Et surtout, les marchés doutent de la stratégie adoptée par le gouvernement pour relancer la croissance. Une stratégie entièrement axée sur la stimulation de la consommation intérieure. Successivement, Brasilia a injectés 2,7 milliards de R$ (1,2 milliards de CHF / 1 milliard d’€) pour aider le secteur de la construction automobile, la Banque Centrale a sacrifié 18 milliards de R$ de réserves financières pour relancer la consommation et la BNDES, la Banque Nationale de Développement Economique et Social va prêter 20 milliards de R$ aux Etats pour accélérer les grands travaux d’infrastructure.

Un modèle qui s’essouffle

Fort bien, estiment la plupart des analystes, sauf que le modèle de développement dont le moteur est la croissance du marché intérieur a atteint ses limites : la population, aujourd’hui endettée à 30% en moyenne, n’a plus beaucoup de marge pour consommer d’avantage. Et surtout, cette stratégie repose sur des résultats à court terme qui occultent l’urgence des réformes structurelles à entreprendre.

« Il faut réduire le poids de la consommation stimulée par le crédit et augmenter l’investissement productif, alerte Armando Castelar, professeur à l’UFRJ, et ce ne sont pas les subsides de la BNDES qui vont le permettre ! Il suffit de se rappeler qu’entre 1995 et 2010, les versements de la Banque ont quadruplé, en relation au PIB, mais que les investissements n’ont pratiquement pas augmenté ».

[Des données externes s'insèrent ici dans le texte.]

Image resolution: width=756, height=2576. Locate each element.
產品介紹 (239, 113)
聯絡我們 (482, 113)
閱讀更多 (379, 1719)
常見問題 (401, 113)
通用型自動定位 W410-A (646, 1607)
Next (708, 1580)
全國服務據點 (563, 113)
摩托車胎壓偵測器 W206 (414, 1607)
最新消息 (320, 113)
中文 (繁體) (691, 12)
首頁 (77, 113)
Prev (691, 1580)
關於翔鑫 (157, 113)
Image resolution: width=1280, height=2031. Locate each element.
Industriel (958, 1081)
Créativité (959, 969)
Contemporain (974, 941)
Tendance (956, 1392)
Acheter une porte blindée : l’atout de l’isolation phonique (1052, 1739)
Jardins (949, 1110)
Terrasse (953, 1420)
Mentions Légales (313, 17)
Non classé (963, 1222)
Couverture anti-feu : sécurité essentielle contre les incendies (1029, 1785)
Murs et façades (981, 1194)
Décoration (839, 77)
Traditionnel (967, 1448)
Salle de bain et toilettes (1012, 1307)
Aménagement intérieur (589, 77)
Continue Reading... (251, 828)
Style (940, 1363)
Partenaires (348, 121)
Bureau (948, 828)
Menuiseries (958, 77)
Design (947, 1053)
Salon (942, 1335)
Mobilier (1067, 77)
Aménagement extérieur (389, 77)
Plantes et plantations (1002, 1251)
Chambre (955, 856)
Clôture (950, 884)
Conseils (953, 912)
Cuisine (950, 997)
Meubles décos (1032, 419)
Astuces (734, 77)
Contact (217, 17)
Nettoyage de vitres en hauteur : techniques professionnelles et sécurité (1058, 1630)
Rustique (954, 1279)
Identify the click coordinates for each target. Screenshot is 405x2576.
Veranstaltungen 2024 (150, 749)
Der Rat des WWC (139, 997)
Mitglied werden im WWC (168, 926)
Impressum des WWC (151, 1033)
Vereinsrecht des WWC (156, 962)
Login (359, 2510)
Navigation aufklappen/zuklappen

« Le pays a perdu l’occasion d’utiliser la période du boum des prix des matières de base pour attaquer les problèmes historiques de sa croissance, le faible niveau de l’investissement et de l’épargne, les déficience de l’éducation et la lourdeur de la charge fiscale des entreprises. Maintenant que le marché des commodities faiblit à cause de la crise mondiale, le Brésil va souffrir », indique Ruchir Sharma, de la Banque Morgan Stanley, dans un article publié par la revue Foreign Affairs.

Optimisme malgré tout

Ce désenchantement général ne semble pas troubler le Ministre de l’Economie Guido Mantega qui reste persuadé que les prochains trimestres verront la croissance repartir grâce aux mesures prises par le gouvernement. Contre vents et marées, il affirme toujours que l’objectif de 2,7 points de croissance atteint en 2011 sera dépassé cette année. Les analystes du Crédit Suisse parlent eux de 1,5%, « une plaisanterie de mauvais goût » rétorque le Ministre Mantega.

Arminio Fraga, ancien Président de la Banque Centrale partage sa foi en l’avenir du Brésil… à condition que le pays prenne les mesures qui s’imposent : « il n’y a pas de barrières insurmontables qui empêchent le Brésil de croître de 5 à 6% par an. Mais pour y arriver, il faut adopter une politique économique qui arrête de privilégier la demande des consommateurs et se concentre sur la qualité de l’offre. Cela veut dire investir dans les infrastructures, l’éducation, l’allègement des impôts qui sont les facteurs essentiels de la faible productivité du Brésil ».